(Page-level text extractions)
·····
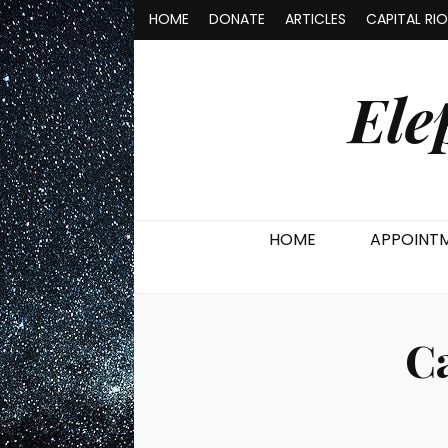
HOME
DONATE
ARTICLES
CAPITAL RI
Ele
HOME
APPOINT
C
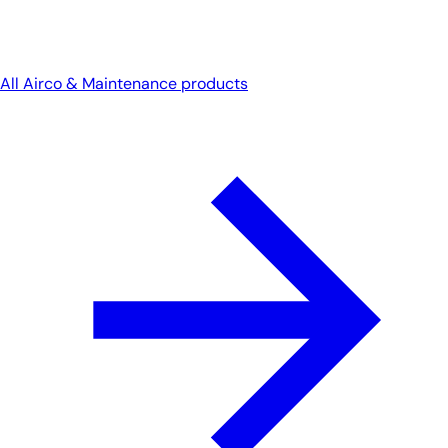
All Airco & Maintenance products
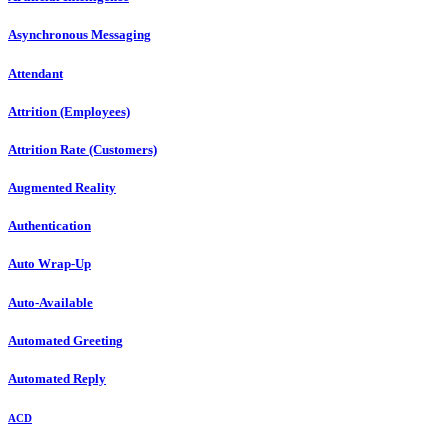
Asynchronous Messaging
Attendant
Attrition (Employees)
Attrition Rate (Customers)
Augmented Reality
Authentication
Auto Wrap-Up
Auto-Available
Automated Greeting
Automated Reply
ACD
·····
▶ **Task**:
An exact copy of every entry, pictures left out, is what to write here.

▶ **Response area**:
HOME
DONATE
ARTICLES
CAPITAL RI
Ele
HOME
APPOINT
C
All Airco & Maintenance products
Asynchronous Messaging
Attendant
Attrition (Employees)
Attrition Rate (Customers)
Augmented Reality
Authentication
Auto Wrap-Up
Auto-Available
Automated Greeting
Automated Reply
ACD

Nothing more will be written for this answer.